* **EXERCISE OBJECTIVE**:
Report each line of the data that includes the word "príslušnom".

* **INPUT DATA**:

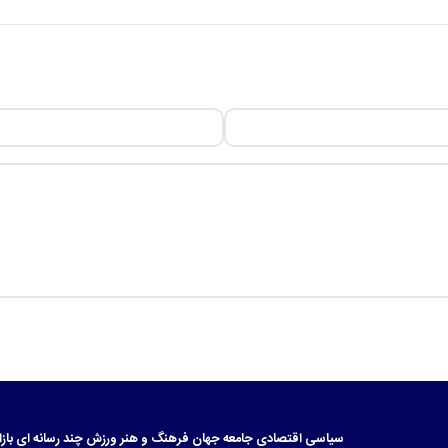
سیاسی
اقتصادی
جامعه
جهان
فرهنگ و هنر
ورزش
چند رسانه ای
بازا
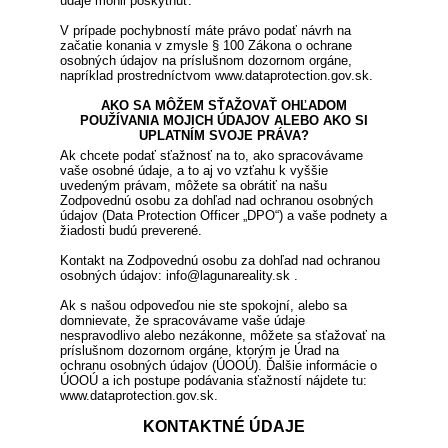
údaje mohli poskytnúť.
V prípade pochybností máte právo podať návrh na
začatie konania v zmysle § 100 Zákona o ochrane
osobných údajov na príslušnom dozornom orgáne,
napríklad prostredníctvom www.dataprotection.gov.sk.
AKO SA MÔŽEM SŤAŽOVAŤ OHĽADOM
POUŽÍVANIA MOJICH ÚDAJOV ALEBO AKO SI
UPLATNÍM SVOJE PRÁVA?
Ak chcete podať sťažnosť na to, ako spracovávame
vaše osobné údaje, a to aj vo vzťahu k vyššie
uvedeným právam, môžete sa obrátiť na našu
Zodpovednú osobu za dohľad nad ochranou osobných
údajov (Data Protection Officer „DPO“) a vaše podnety a
žiadosti budú preverené.
Kontakt na Zodpovednú osobu za dohľad nad ochranou
osobných údajov: info@lagunareality.sk .
Ak s našou odpoveďou nie ste spokojní, alebo sa
domnievate, že spracovávame vaše údaje
nespravodlivo alebo nezákonne, môžete sa sťažovať na
príslušnom dozornom orgáne, ktorým je Úrad na
ochranu osobných údajov (ÚOOÚ). Ďalšie informácie o
ÚOOÚ a ich postupe podávania sťažností nájdete tu:
www.dataprotection.gov.sk.
KONTAKTNÉ ÚDAJE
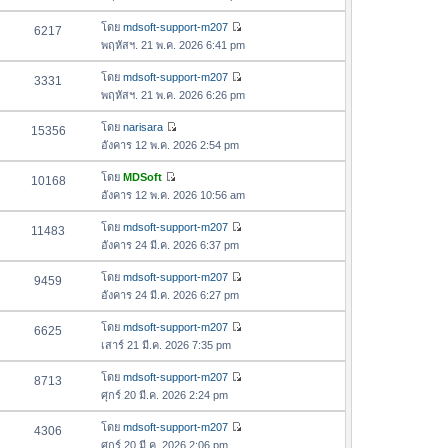
สุ
ข้
ว
ล่
ด
อ
โดย
mdsoft-support-m207
6217
า
า
ดู
ค
พฤหัสฯ. 21 พ.ค. 2026 6:41 pm
ม
สุ
ข้
ว
ล่
ด
อ
โดย
mdsoft-support-m207
3331
า
า
ดู
ค
พฤหัสฯ. 21 พ.ค. 2026 6:26 pm
ม
สุ
ข้
ว
ล่
ด
อ
โดย
narisara
15356
า
า
ดู
ค
อังคาร 12 พ.ค. 2026 2:54 pm
ม
สุ
ข้
ว
ล่
ด
อ
โดย
MDSoft
10168
า
า
ดู
ค
อังคาร 12 พ.ค. 2026 10:56 am
ม
สุ
ข้
ว
ล่
ด
อ
โดย
mdsoft-support-m207
11483
า
า
ดู
ค
อังคาร 24 มี.ค. 2026 6:37 pm
ม
สุ
ข้
ว
ล่
ด
อ
โดย
mdsoft-support-m207
9459
า
า
ดู
ค
อังคาร 24 มี.ค. 2026 6:27 pm
ม
สุ
ข้
ว
ล่
ด
อ
โดย
mdsoft-support-m207
6625
า
า
ดู
ค
เสาร์ 21 มี.ค. 2026 7:35 pm
ม
สุ
ข้
ว
ล่
ด
อ
โดย
mdsoft-support-m207
8713
า
า
ดู
ค
ศุกร์ 20 มี.ค. 2026 2:24 pm
ม
สุ
ข้
ว
ล่
ด
อ
โดย
mdsoft-support-m207
4306
า
า
ดู
ค
ศุกร์ 20 มี.ค. 2026 2:06 pm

* **TASK RESPONSE**:
osobných údajov na príslušnom dozornom orgáne,
príslušnom dozornom orgáne, ktorým je Úrad na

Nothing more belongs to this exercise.